Des étincelles dans les yeux
Admettons cependant qu’il est fascinant de voir se dérouler tous ces événements charnière, témoignant de l’effervescence artistique de l’époque, du brouhaha festif et émerveillé de l’éducation aux réunions décisives du groupe d’artistes dont Riopelle faisait partie avec Mousseau, Leduc et Borduas, et qui finira par écrire et signer le Refus global, un manifeste important pour notre histoire collective.
L’aspect le plus fascinant demeure sans doute la galerie époustouflante de personnages, interprétés par seulement neuf comédiennes et comédiens. Un tour de force. Noémie O’Farrell et Étienne Lou, entre autres, s’effacent admirablement dans leurs nombreuses personnifications, et Anne-Marie Cadieux est pétrifiante de justesse dans la peau de Joan Mitchell.
Comme toujours, le temps est élastique et ne laisse pas sa marque; nous restons un peu surpris quand survient un entracte, et nous replongeons volontiers dans l’univers féérique de la création et des prises de bec une fois celui-ci terminé.

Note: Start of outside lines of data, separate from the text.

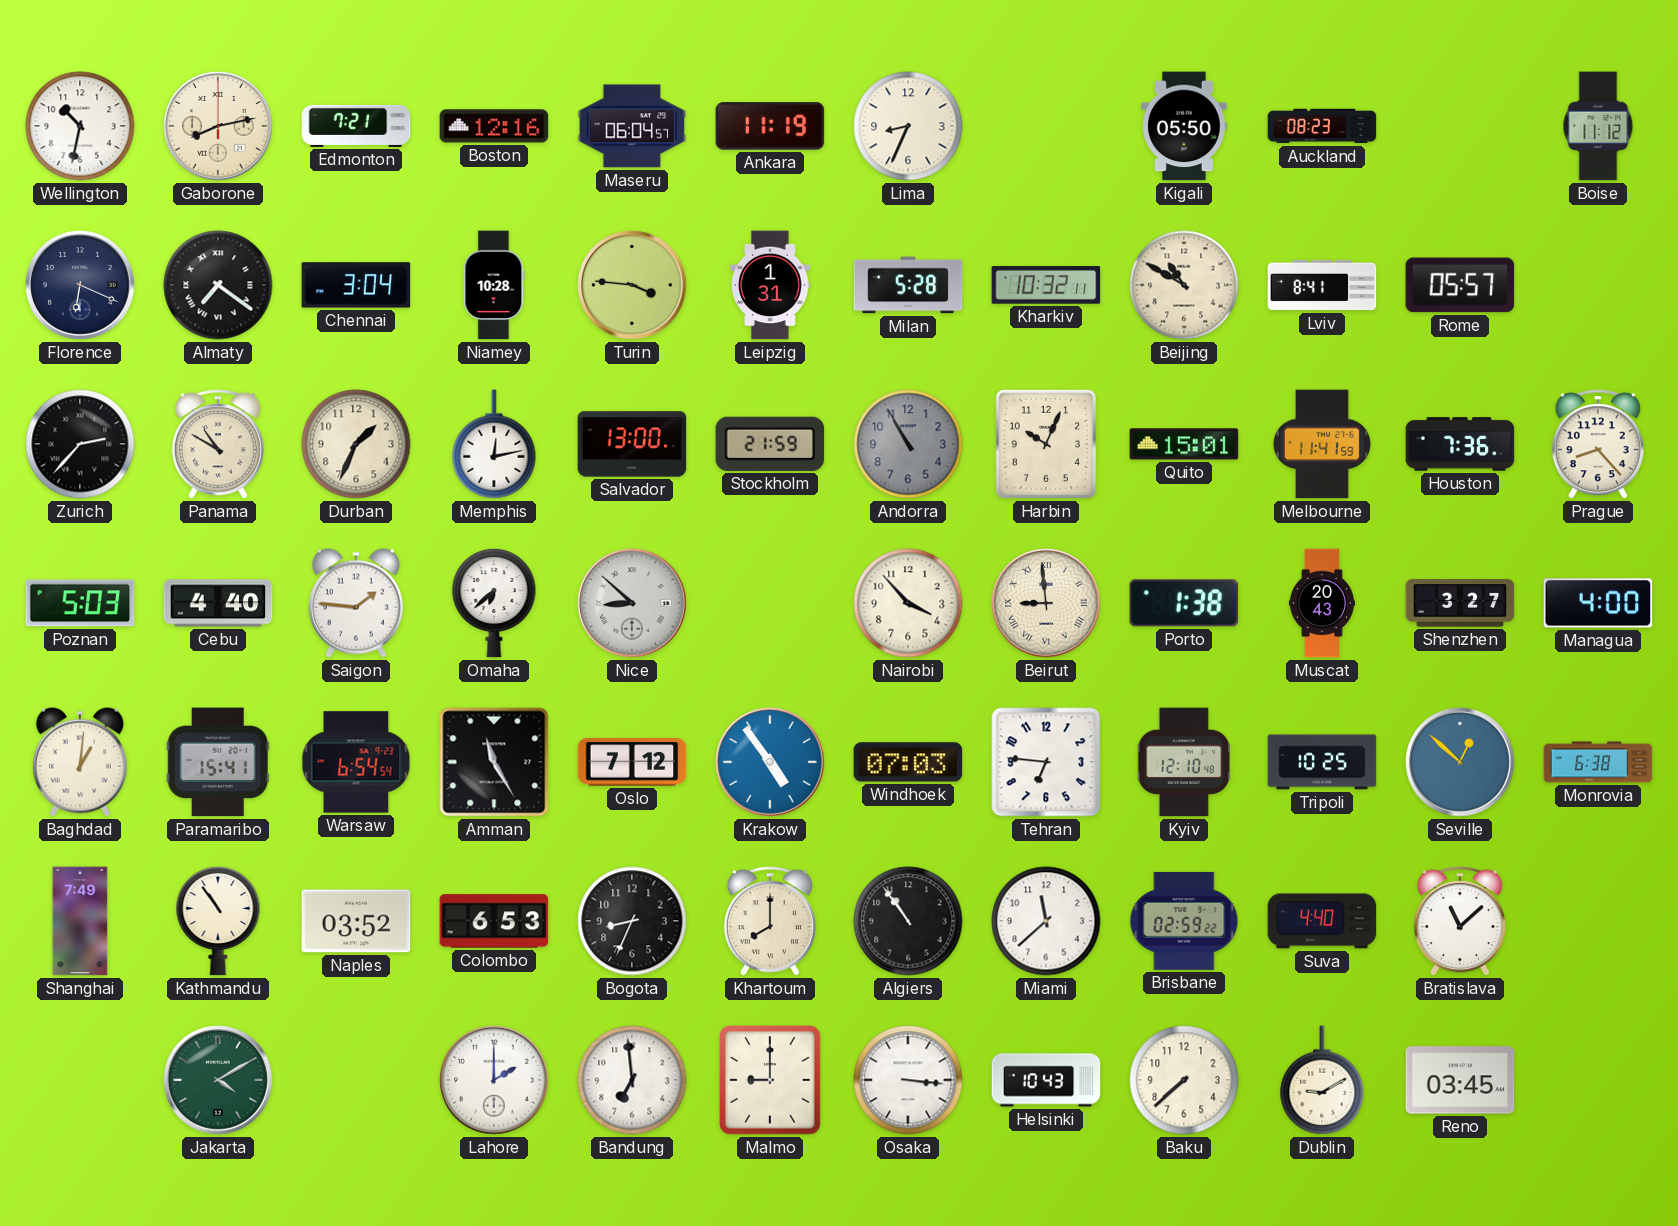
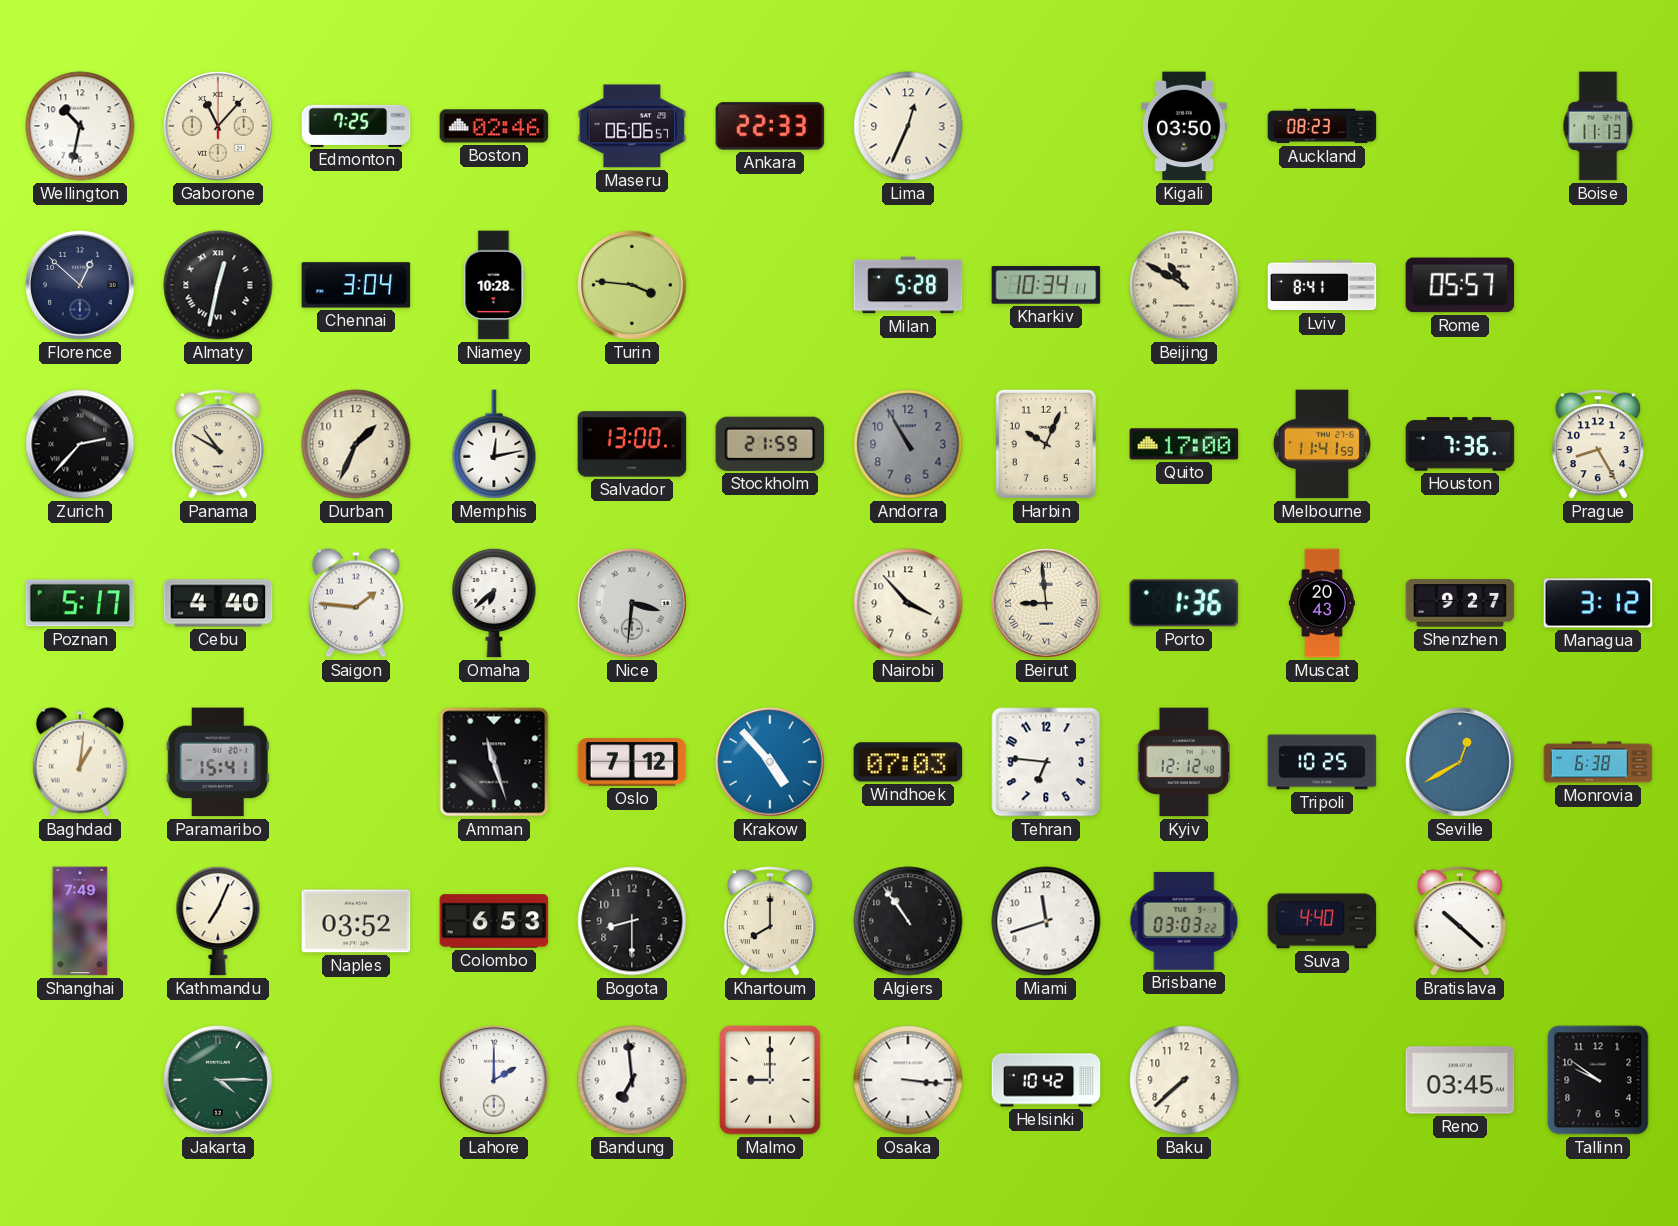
Gaborone: 8:13 -> 11:07
Edmonton: 7:21 -> 7:25
Boston: 12:16 -> 02:46
Maseru: 06:04 -> 06:06
Ankara: 11:19 -> 22:33
Lima: 8:34 -> 12:34
Kigali: 05:50 -> 03:50
Boise: 11:12 -> 11:13
Florence: 6:19 -> 12:52
Almaty: 7:21 -> 12:32
Leipzig: 1:31 -> none
Kharkiv: 10:32 -> 10:34
Quito: 15:01 -> 17:00
Prague: 8:23 -> 8:25
Poznan: 5:03 -> 5:17
Nice: 8:52 -> 3:31
Porto: 1:38 -> 1:36
Shenzhen: 3:27 -> 9:27
Managua: 4:00 -> 3:12
Warsaw: 6:54 -> none
Amman: 11:25 -> 11:27
Krakow: 4:54 -> 4:53
Kyiv: 12:10 -> 12:12
Seville: 12:52 -> 12:40
Kathmandu: 10:54 -> 7:04
Bogota: 8:34 -> 8:30
Miami: 11:38 -> 11:42
Brisbane: 02:59 -> 03:03
Bratislava: 11:08 -> 10:22
Jakarta: 4:10 -> 4:15
Helsinki: 10:43 -> 10:42
Dublin: 9:10 -> none
Tallinn: none -> 9:51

L’ensemble demeure fort efficace et comporte même des moments de grâce, comme lorsqu’un couple patine sur scène, ou quand Riopelle survole le Grand Nord en Cessna. Ce sont ces images frappantes qui élèvent l’expérience au-dessus de la biographie théâtrale, et font du projet une expérience imparfaite, certes, mais qui demeure forte et mémorable.